Anyhow … I had a few hours to spare in Cologne, so I decided a beer by the Rhine was a reasonable way to celebrate my first time in Germany (for such it was). Beer enjoyed and the light failing, I returned to the Hauptbahnhof to find my connection. Or rather to fail to do so. Because while I thought I’d carefully researched everything in my booking, I’d missed the ultra-efficient German practice of treating trains like Lego, with carriages as the bricks. Thus my sleeper carriage to Copenhagen was attached to the overnight train to Warsaw and left serenely without me.

It wasn’t the beer’s fault. It may have been my fault.
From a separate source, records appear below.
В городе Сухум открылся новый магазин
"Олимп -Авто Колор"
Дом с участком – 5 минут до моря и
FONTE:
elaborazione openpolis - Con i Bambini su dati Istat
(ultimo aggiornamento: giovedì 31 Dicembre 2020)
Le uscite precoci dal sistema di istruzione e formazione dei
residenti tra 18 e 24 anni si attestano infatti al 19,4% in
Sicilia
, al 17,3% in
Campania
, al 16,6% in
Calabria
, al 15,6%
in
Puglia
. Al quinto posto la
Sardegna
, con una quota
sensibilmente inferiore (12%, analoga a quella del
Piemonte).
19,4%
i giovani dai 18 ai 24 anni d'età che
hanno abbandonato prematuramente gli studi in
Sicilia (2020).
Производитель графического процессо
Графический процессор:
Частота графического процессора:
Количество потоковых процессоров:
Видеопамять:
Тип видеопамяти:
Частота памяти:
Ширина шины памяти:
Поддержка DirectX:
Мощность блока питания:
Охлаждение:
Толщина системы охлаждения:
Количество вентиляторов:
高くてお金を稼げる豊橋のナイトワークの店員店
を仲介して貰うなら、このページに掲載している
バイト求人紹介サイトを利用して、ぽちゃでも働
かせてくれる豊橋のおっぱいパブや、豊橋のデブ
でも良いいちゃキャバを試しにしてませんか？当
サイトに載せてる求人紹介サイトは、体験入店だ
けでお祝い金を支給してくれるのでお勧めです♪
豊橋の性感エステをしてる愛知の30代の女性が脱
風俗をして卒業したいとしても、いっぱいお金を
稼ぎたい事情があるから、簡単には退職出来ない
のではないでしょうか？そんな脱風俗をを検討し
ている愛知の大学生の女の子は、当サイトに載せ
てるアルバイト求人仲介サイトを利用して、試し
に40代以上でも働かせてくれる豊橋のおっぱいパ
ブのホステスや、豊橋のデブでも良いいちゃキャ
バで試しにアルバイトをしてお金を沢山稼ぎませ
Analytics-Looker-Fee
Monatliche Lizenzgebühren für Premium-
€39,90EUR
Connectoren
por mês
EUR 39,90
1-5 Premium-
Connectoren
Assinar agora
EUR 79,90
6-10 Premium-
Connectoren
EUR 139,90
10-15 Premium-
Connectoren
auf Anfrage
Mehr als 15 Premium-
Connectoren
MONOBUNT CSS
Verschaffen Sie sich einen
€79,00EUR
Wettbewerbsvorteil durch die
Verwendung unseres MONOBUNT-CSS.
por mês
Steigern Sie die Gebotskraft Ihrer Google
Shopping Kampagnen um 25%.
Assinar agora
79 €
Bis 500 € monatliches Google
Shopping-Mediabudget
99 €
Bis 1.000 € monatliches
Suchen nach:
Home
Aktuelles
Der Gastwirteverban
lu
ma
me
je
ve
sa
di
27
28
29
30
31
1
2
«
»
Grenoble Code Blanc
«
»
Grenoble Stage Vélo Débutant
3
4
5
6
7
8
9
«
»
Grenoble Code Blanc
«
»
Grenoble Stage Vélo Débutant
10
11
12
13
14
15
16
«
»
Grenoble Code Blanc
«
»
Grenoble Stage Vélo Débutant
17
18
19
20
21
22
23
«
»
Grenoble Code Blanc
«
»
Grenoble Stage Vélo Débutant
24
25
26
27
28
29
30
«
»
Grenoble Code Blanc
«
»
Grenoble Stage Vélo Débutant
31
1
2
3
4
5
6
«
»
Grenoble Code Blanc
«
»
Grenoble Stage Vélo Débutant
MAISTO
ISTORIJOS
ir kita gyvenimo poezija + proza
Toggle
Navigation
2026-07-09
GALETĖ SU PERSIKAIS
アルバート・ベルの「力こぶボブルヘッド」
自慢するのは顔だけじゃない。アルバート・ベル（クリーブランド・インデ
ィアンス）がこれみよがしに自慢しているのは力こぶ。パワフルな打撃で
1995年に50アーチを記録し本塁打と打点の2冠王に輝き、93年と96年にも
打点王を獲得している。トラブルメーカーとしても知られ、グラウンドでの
In my defence, I did ask the station porter for help, but their English was no better than my German, and nothing was gained. Cue the dreadful feeling that I’d messed up the trip right at the start and some very much appreciated efforts on the part of a station attendant who did speak English and proceeded to get me onto another train that would get me where I was going, albeit a few hours late and in distinctly less comfort than initially intended.

And I’ll leave this initial bit of reminiscence there. That was only day one of the trip, after all, exactly ten years ago, when a very much younger me set out on his travels and almost crashed and burned at the first hurdle. Would the older me have fared as well? Probably. Would it have been as much of an adventure to him? Maybe not. He would know to get on the right train though.